I would also like to give you the following non-binding advice:

  • Take control of the pre-analytical phase: make application forms and collection material available to your customers. Whoever controls the pre-analytical phase controls the rest.
  • Do not change the current flow of samples from customers to the laboratory and be in charge of triaging the samples yourself. Don't leave the triage to our customers! Don't let them decide which lab the samples should be sent to.
  • Do the triage ‘cytological versus molecular testing’ based on the information provided on the request form. A request form that allows quick visual triage is therefore crucial!
  • Register in the LIS only those samples that you will primarily examine yourself.  If you do not perform HPV-testing, there is no interest of registering these samples in your LIS. In other words, triage comes before registration in the LIS!

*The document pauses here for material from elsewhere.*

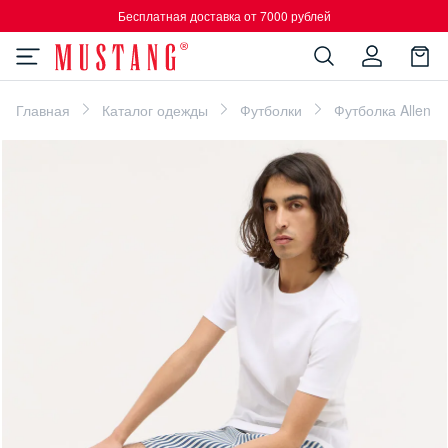
Бесплатная доставка от 7000 рублей
Главная
Каталог одежды
Футболки
Футболка Allen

  • Links between LIS systems of different labs to record ‘results’ of HPV tests and cytology tests are redundant and disproportionately costly versus the added value. Do not be compelled to set up such links.
  • If both cytology and molecular tests are to be performed on the same sample, perform the cytology test first. Cytology first, then HPV.
  • Integrated advice should only be provided when reflex-testing is done in screening context, not when cotesting is demanded or in follow-up.
  • If your laboratory performs triage, record the time spent on this and the number of samples sent for molecular testing, and make sure costs are settled in time & material between your laboratory and the laboratory that performs HPV testing for you. If both laboratories are operated by the same institution, this ‘transfer pricing’ can easily be settled. The tarifs for primary tests include 1.5 EUR for the cost of the collection material (brush + container).  This cost was not taken into account in the prices of the reflex tests! The material cost to perform cytology is included in the rate of the cytology test.
  • If, as a lab, you manage the pre-analytical phase as described above, in principle you also choose which laboratory you cooperate with for the HPV tests and you prevent a change of supplier (e.g. Hologic versus BD) over your head, without your participation, as a result of which investments made would suddenly become ‘worthless’.

 This advice was formulated in the board meeting of your professional union on Monday 14 October.
 
We hope to be of service to you with this and of course remain available for further information.